- _Stored records_
----------------
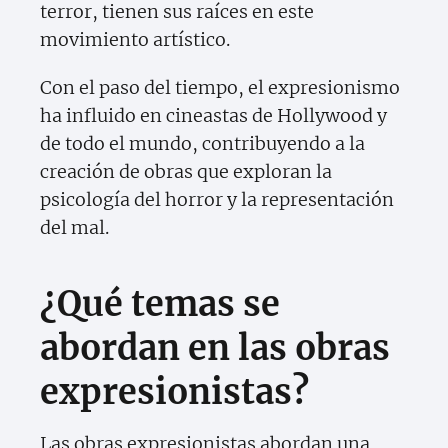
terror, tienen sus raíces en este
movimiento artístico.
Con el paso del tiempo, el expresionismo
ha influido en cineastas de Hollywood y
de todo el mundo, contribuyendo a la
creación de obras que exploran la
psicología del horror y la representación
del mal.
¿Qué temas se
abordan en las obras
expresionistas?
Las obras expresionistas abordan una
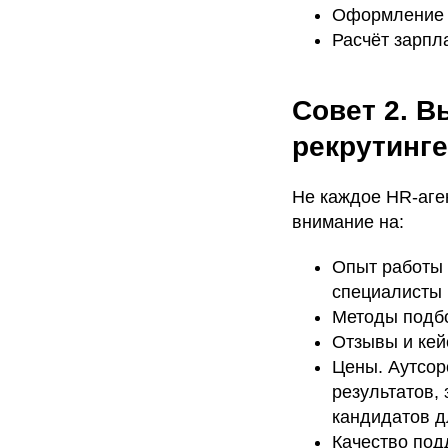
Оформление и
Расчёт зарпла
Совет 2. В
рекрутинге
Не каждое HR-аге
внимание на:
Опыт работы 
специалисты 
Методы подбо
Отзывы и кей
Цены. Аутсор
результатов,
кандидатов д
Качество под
----------------
- _PROMPT_
Your copy should match the data above exactly, apart from the pictures.

- _ANSWER FOR THIS EXERCISE_
terror, tienen sus raíces en este
movimiento artístico.
Con el paso del tiempo, el expresionismo
ha influido en cineastas de Hollywood y
de todo el mundo, contribuyendo a la
creación de obras que exploran la
psicología del horror y la representación
del mal.
¿Qué temas se
abordan en las obras
expresionistas?
Las obras expresionistas abordan una
Оформление и
Расчёт зарпла
Совет 2. В
рекрутинге
Не каждое HR-аге
внимание на:
Опыт работы 
специалисты 
Методы подбо
Отзывы и кей
Цены. Аутсор
результатов,
кандидатов д
Качество под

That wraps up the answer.